Engineers like to optimize for maximum robustness and try to automate everything. They’re also financially incentivized to do so in many orgs. Many teams and engineers are not judged by how they contribute to the bottom line but by how complex the work they do is.
Not wanting to buy, only wanting to build.
Sometimes the requirements change or you have to enable a use-case that wasn’t possible before. In these cases, the added complexity might be necessary.
When a new responsibility is shifted left onto an engineer without proper tooling and abstractions, it comes with a big huge productivity hit. Sometimes this is necessary, but we should strive to figure out the ROI and costs associated. It’s great to want to an app the scales horizontally to handle traffic spikes, supports failovers and is connected to an APM tool for all sorts of usage telemetry, but if your app is used internally by 2 people it’s probably better to just write a quick jupyter notebook and start getting immediate ROI. Partly this becomes a battle of premature optimization vs potential tech debt.

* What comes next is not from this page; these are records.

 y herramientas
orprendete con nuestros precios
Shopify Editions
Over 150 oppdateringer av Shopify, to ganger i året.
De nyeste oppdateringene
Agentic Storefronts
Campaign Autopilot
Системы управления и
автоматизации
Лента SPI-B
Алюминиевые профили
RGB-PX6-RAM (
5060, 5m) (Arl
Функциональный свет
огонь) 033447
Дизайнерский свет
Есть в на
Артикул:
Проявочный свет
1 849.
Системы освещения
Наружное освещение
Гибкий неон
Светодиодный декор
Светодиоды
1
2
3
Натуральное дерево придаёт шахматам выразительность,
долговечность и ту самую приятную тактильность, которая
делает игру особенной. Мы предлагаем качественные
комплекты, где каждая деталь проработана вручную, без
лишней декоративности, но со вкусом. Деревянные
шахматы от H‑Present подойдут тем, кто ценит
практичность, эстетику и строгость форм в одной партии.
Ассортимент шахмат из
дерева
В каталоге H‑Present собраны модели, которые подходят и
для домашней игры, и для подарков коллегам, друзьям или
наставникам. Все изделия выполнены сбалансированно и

Finding a good balance is important.
#2 With the right motivation, shift-left can reduce blockers and enable autonomy
Shift-left fails when it’s motivated by the wrong things: cutting costs (never happens), copying trendy processes, or adding complexity for vanity. At its core, shift-left is just the reorientation of process (you can also shift right, or add process in both directions). The goal is to figure out when a process step would be more successful if pushed left. Usually this is true when the current process is incredibly disjointed/siloed, brittle, and so stretched out that the incentives for success are lost in the confusion. Shifting left well requires a lot of work—good tooling, internal scaffolding (eg. platform/security teams), and a focus on reducing end-user complexity—but it can dramatically improve iteration speed, create stronger stakeholder/developer alignment and reduce overall pain. “Shift-left testing” is a classic example of this and is now the standard at modern companies. With a robust test suite and a well set up CI/CD pipeline, it may take just a few minutes for a code change to go from PR approval to production. This is much better than having manual QA for every change.

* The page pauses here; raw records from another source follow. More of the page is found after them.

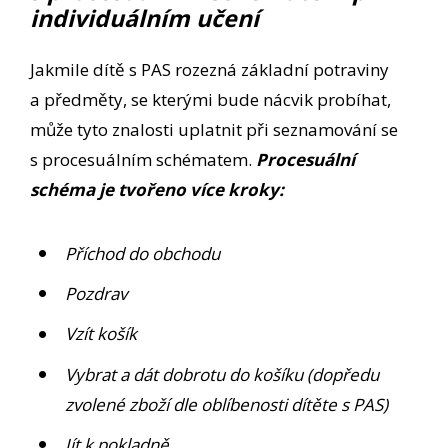
individuálním učení
Jakmile dítě s PAS rozezná základní potraviny
a předměty, se kterými bude nácvik probíhat,
může tyto znalosti uplatnit při seznamování se
s procesuálním schématem.
Procesuální
schéma je tvořeno více kroky:
Příchod do obchodu
Pozdrav
Vzít košík
Vybrat a dát dobrotu do košíku (dopředu
zvolené zboží dle oblíbenosti dítěte s PAS)
Jít k pokladně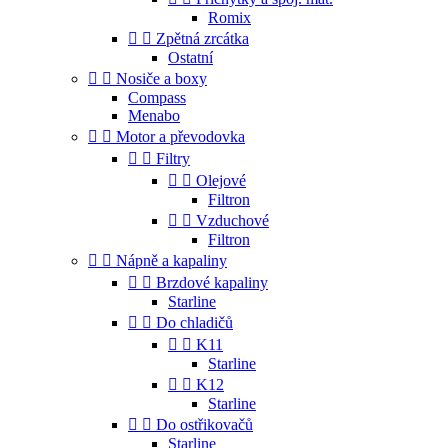
Romix


Zpětná zrcátka
Ostatní


Nosiče a boxy
Compass
Menabo


Motor a převodovka


Filtry


Olejové
Filtron


Vzduchové
Filtron


Nápně a kapaliny


Brzdové kapaliny
Starline


Do chladičů


K11
Starline


K12
Starline


Do ostřikovačů
Starline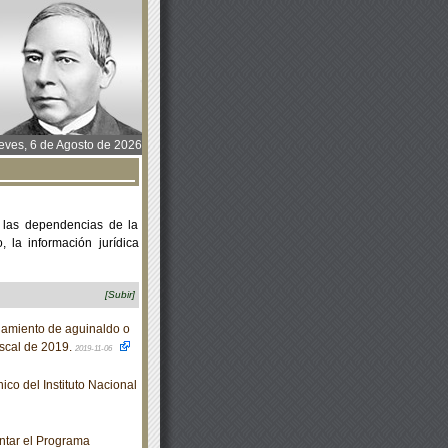
ves, 6 de Agosto de 2026
 las dependencias de la
 la información jurídica
[Subir]
gamiento de aguinaldo o
fiscal de 2019.
2019-11-06
o del Instituto Nacional
ntar el Programa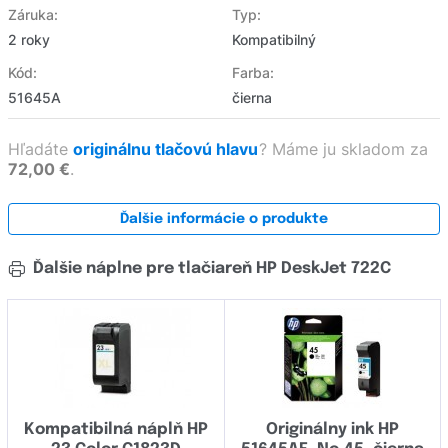
Záruka:
Typ:
2 roky
Kompatibilný
Kód:
Farba:
51645A
čierna
Hľadáte
originálnu tlačovú hlavu
?
Máme ju skladom za
72,00 €
.
Ďalšie informácie o produkte
Ďalšie náplne pre tlačiareň HP DeskJet 722C
Kompatibilná náplň HP
Originálny ink HP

#3 Not everything needs to be shifted left
Above I mentioned that shifting left is simply the reorientation of process. Well, sometimes process needs to be to the right, or in the center, or be a part of multiple steps (people are calling this shift-everywhere). Jeff Williams has a fantastic post on how to think this through. Though he writes specifically about security processes, the ideas are applicable to other fields. Here’s an example he mentions that should be shifted right:
Authentication and authorization. Testing for these vulnerabilities is challenging. These functions almost certainly use custom code unique to the particular application, requiring manual testing such as pen testing. These vulnerabilities should be tested regularly, perhaps every year. Shift right. Far right.

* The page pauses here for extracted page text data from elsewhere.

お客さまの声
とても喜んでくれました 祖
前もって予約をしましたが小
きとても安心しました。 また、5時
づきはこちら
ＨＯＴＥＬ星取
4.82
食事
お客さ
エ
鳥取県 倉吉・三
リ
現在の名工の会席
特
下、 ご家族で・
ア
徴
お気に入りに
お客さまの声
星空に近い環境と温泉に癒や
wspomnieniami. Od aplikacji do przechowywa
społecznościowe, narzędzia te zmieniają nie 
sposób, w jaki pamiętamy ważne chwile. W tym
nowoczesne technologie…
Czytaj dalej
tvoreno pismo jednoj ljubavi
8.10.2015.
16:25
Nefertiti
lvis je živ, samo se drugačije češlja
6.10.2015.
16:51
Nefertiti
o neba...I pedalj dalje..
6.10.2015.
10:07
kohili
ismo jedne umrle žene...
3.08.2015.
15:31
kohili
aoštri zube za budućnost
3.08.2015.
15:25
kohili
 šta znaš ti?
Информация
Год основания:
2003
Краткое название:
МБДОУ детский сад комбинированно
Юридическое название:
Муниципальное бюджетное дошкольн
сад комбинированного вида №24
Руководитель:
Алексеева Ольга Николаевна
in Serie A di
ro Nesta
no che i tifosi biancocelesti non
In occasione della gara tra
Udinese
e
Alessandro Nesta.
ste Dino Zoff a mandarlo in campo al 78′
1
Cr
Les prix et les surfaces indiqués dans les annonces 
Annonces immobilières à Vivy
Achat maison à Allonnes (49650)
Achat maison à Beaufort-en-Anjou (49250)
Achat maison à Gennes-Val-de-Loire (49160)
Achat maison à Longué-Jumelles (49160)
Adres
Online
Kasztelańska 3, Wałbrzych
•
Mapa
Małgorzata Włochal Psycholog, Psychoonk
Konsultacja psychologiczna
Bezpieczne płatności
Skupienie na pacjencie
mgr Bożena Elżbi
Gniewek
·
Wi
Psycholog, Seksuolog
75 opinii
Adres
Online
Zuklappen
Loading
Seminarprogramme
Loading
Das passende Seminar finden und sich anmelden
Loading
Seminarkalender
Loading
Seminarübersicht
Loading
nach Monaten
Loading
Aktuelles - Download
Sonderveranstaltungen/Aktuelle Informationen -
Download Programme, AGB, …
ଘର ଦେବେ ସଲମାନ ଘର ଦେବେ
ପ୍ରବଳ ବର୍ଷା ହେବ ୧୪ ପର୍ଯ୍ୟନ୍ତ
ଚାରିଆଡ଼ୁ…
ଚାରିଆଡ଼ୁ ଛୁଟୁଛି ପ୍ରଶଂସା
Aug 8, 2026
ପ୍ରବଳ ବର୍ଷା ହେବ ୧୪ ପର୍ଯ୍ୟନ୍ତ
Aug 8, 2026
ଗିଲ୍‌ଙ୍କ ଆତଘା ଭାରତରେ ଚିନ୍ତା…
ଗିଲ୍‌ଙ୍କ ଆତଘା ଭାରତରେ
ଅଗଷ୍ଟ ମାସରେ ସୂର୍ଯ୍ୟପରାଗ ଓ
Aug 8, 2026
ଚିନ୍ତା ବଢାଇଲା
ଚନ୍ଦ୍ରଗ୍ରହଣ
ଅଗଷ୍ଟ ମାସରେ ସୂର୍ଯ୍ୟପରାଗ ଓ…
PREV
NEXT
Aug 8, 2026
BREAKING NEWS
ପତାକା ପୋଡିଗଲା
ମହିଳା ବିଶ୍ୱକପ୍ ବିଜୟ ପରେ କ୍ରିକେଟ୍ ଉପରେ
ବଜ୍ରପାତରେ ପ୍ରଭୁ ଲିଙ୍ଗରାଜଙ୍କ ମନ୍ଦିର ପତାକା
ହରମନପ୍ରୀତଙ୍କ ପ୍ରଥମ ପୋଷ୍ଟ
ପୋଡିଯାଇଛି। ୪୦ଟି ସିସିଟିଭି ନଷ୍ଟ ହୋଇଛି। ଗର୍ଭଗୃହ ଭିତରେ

Don’t just mindlessly shift left!
#4 Opportunities for founders
The big theme here is the importance of reducing complexity and empowering people to build faster and better. Shift-left is an approach to try and do this, but the crux is in the tooling that makes this possible. Without CI/CD engines, continuous delivery is not possible. Without the cloud, releasing a new app means racking up a server yourself. Companies that transfer complexity from users to their own product will succeed here. Cloud databases are another example here, and near and dear to my heart (I used to work at MongoDB). Today, when I’m working on a new side-project I can provision a robust, scalable database in minutes by going to a cloud DB vendor. When I worked at MongoDB and was still an engineer, we managed our own database for the internal apps we maintained. No need for a DBA or physical racks. This is the best kind of shift-left - I get autonomy, iteration speed, and arguably less complexity despite additional responsibilities.